We had Mary and Miss Jean (who passed away very suddenly when I was in my early teens; my sisters I don't think ever really got over it), and then 'Tine (our housekeeper, Justine), who helped my grandparents before my mom and dad. We still go see Tine every Christmas in Cherry Tree Crossing. Mary calls Caroline every year on her birthday to tell her she loves her. Whenever someone talks about the book or movie in a way that condemns anyone who had someone else (particularly of a different race) help raise their children, I get a little embarrassed. But then, I remember what we meant to those three ladies. We had sleepovers with Mary's great-grandkids and thought her granddaughter was about the coolest thing. We'd take the city bus and meet up at Chuck E Cheese. Miss Jean was never so proud and happy as when she brought "her babies" to her church. She loved to show us off. She lost a child in infancy, and her husband died in combat, and we were her FAMILY, as she was ours. She once was bringing us treats, and some mean-spirited woman said "But Jean, you don't have any grands." She flashed her a look and said "You know I got my babies". When she couldn't live in her old house anymore, my parents bought a little one for her to live in.
The happiest I ever saw her was when she came to the beach with us, and oh, she had style. Every part of her outfit had to match. Purple hat, purple shirt, purple shoes, purple earrings, purple nail polish. Or green or yellow or blue. My mom has a little painting hanging in our hall that she found at an estate sale and snatched up a few months after Miss Jean died that shows a black woman wearing a beautiful yellow hat and matching dress looking out onto the ocean. I like to think that's Miss Jean in heaven.

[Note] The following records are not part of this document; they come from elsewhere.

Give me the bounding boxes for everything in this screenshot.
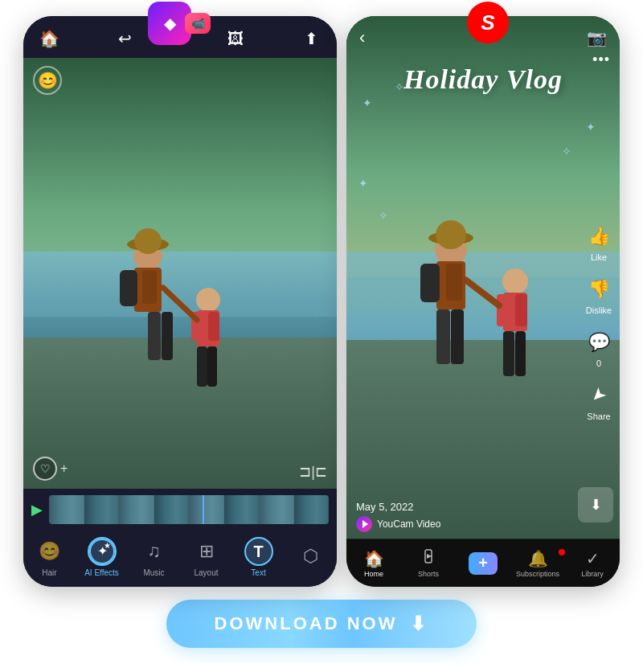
like-label: Like xyxy=(591,252,607,262)
video-cam-badge: 📹 xyxy=(185,13,211,34)
download-now-button[interactable]: DOWNLOAD NOW ⬇ xyxy=(166,600,477,648)
tab-text[interactable]: T Text xyxy=(232,537,285,577)
share-button[interactable]: ➤ Share xyxy=(584,381,613,421)
right-couple-svg xyxy=(346,193,620,482)
tab-hair[interactable]: 😊 Hair xyxy=(23,537,76,577)
left-phone-inner: 🏠 ↩ ↪ 🖼 ⬆ xyxy=(23,16,337,587)
sparkle-6: ✧ xyxy=(379,209,388,222)
sparkle-1: ✦ xyxy=(362,96,372,109)
nav-shorts[interactable]: Shorts xyxy=(401,548,456,578)
nav-library[interactable]: ✓ Library xyxy=(565,549,620,578)
sparkle-3: ✦ xyxy=(586,121,596,133)
nav-create[interactable]: + xyxy=(456,552,510,575)
camera-button[interactable]: 📷 xyxy=(587,28,607,47)
nav-subscriptions[interactable]: 🔔 Subscriptions xyxy=(510,549,565,578)
layout-icon: ⊞ xyxy=(192,537,221,566)
subscriptions-label: Subscriptions xyxy=(516,570,559,578)
nav-home-icon: 🏠 xyxy=(364,549,384,568)
timeline-frame-3 xyxy=(119,495,154,524)
right-phone-inner: ✦ ✧ ✦ ✧ ✦ ✧ ‹ 📷 ••• Holiday Vlog 👍 Like xyxy=(346,16,620,587)
comment-button[interactable]: 💬 0 xyxy=(584,328,613,368)
svg-marker-37 xyxy=(427,554,432,559)
timeline-frame-5 xyxy=(189,495,224,524)
date-info: May 5, 2022 YouCam Video xyxy=(356,501,571,532)
text-label: Text xyxy=(251,568,265,577)
bottom-nav-right: 🏠 Home Shorts + 🔔 Subscriptions xyxy=(346,539,620,587)
svg-rect-25 xyxy=(451,309,464,364)
svg-rect-3 xyxy=(142,270,157,304)
channel-row: YouCam Video xyxy=(356,516,571,532)
youtube-icon: S xyxy=(467,2,509,43)
sparkle-5: ✦ xyxy=(358,177,368,190)
comment-icon: 💬 xyxy=(584,328,613,357)
hair-label: Hair xyxy=(42,568,56,577)
subscriptions-icon: 🔔 xyxy=(528,549,548,568)
back-button[interactable]: ‹ xyxy=(359,27,365,48)
timeline-frame-8 xyxy=(294,495,330,524)
nav-home[interactable]: 🏠 Home xyxy=(346,549,401,578)
filter-icon: ⬡ xyxy=(297,542,326,571)
gallery-button[interactable]: 🖼 xyxy=(223,26,248,51)
tab-music[interactable]: ♫ Music xyxy=(128,537,180,577)
sparkle-4: ✧ xyxy=(562,145,571,158)
face-icon: 😊 xyxy=(33,66,62,95)
svg-point-27 xyxy=(436,220,466,249)
dislike-button[interactable]: 👎 Dislike xyxy=(584,275,613,315)
video-title: Holiday Vlog xyxy=(346,64,620,95)
nav-shorts-icon xyxy=(420,548,436,568)
video-background xyxy=(23,58,337,489)
add-icon: + xyxy=(60,461,68,476)
music-label: Music xyxy=(143,568,164,577)
svg-rect-14 xyxy=(207,346,217,387)
create-icon: + xyxy=(469,552,498,575)
ai-effects-icon: ✦ ★ xyxy=(88,537,117,566)
music-icon: ♫ xyxy=(140,537,169,566)
svg-rect-4 xyxy=(120,270,137,306)
svg-rect-12 xyxy=(208,312,219,341)
share-button[interactable]: ⬆ xyxy=(298,26,324,51)
timeline-track[interactable] xyxy=(49,495,329,524)
split-compare-button[interactable]: ⊐|⊏ xyxy=(299,463,327,481)
svg-rect-6 xyxy=(162,312,173,360)
home-button[interactable]: 🏠 xyxy=(36,26,62,51)
tab-filter[interactable]: ⬡ xyxy=(285,542,337,573)
layout-label: Layout xyxy=(194,568,218,577)
channel-name: YouCam Video xyxy=(377,518,440,530)
timeline-frame-4 xyxy=(154,495,190,524)
download-thumbnail[interactable]: ⬇ xyxy=(578,487,613,522)
action-buttons: 👍 Like 👎 Dislike 💬 0 ➤ Share xyxy=(584,222,613,421)
left-app-icon-group: 📹 xyxy=(148,2,211,45)
undo-button[interactable]: ↩ xyxy=(112,26,137,51)
tab-layout[interactable]: ⊞ Layout xyxy=(180,537,232,577)
dislike-icon: 👎 xyxy=(584,275,613,304)
notification-dot xyxy=(559,549,565,555)
play-button[interactable]: ▶ xyxy=(31,501,43,518)
download-section: DOWNLOAD NOW ⬇ xyxy=(166,600,477,648)
library-icon: ✓ xyxy=(586,549,600,568)
km-diamond xyxy=(160,14,179,33)
couple-svg xyxy=(23,183,337,489)
timeline-frames xyxy=(49,495,329,524)
channel-logo xyxy=(356,516,372,532)
heart-button[interactable]: ♡ xyxy=(33,457,57,481)
svg-rect-33 xyxy=(515,331,526,376)
nav-home-label: Home xyxy=(364,570,383,578)
video-area: 😊 ♡ + ⊐|⊏ xyxy=(23,58,337,489)
text-icon: T xyxy=(244,537,273,566)
svg-rect-22 xyxy=(446,264,462,301)
ai-effects-label: AI Effects xyxy=(84,568,119,577)
main-container: 📹 S 🏠 ↩ ↪ 🖼 ⬆ xyxy=(23,0,620,587)
download-btn-label: DOWNLOAD NOW xyxy=(215,613,398,634)
like-button[interactable]: 👍 Like xyxy=(584,222,613,262)
svg-rect-5 xyxy=(148,312,161,360)
library-label: Library xyxy=(581,570,604,578)
timeline-bar: ▶ xyxy=(23,489,337,531)
timeline-cursor[interactable] xyxy=(203,495,204,524)
tab-ai-effects[interactable]: ✦ ★ AI Effects xyxy=(76,537,128,577)
timeline-frame-6 xyxy=(224,495,260,524)
svg-rect-23 xyxy=(420,264,440,302)
timeline-frame-2 xyxy=(84,495,120,524)
svg-rect-13 xyxy=(197,346,207,387)
svg-rect-24 xyxy=(436,309,450,364)
date-text: May 5, 2022 xyxy=(356,501,571,513)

She was the 8th member of our family.

lizzerd said...

i can't believe you forgot Hazel!!! she was one of the most polite & poised people i have ever known in my life. i remember her taking us to church with her once when mom & dad were in CA on business. after church, we went to greensboro to shop at four seasons. that was a very special time!

:o) mg said...

I barely remember her.. she must have mostly come when you were still at home and I was at school. OK her face is coming into my mind... sweet sweet smile. I remember her voice. Wow. Those brain cells are snappin'.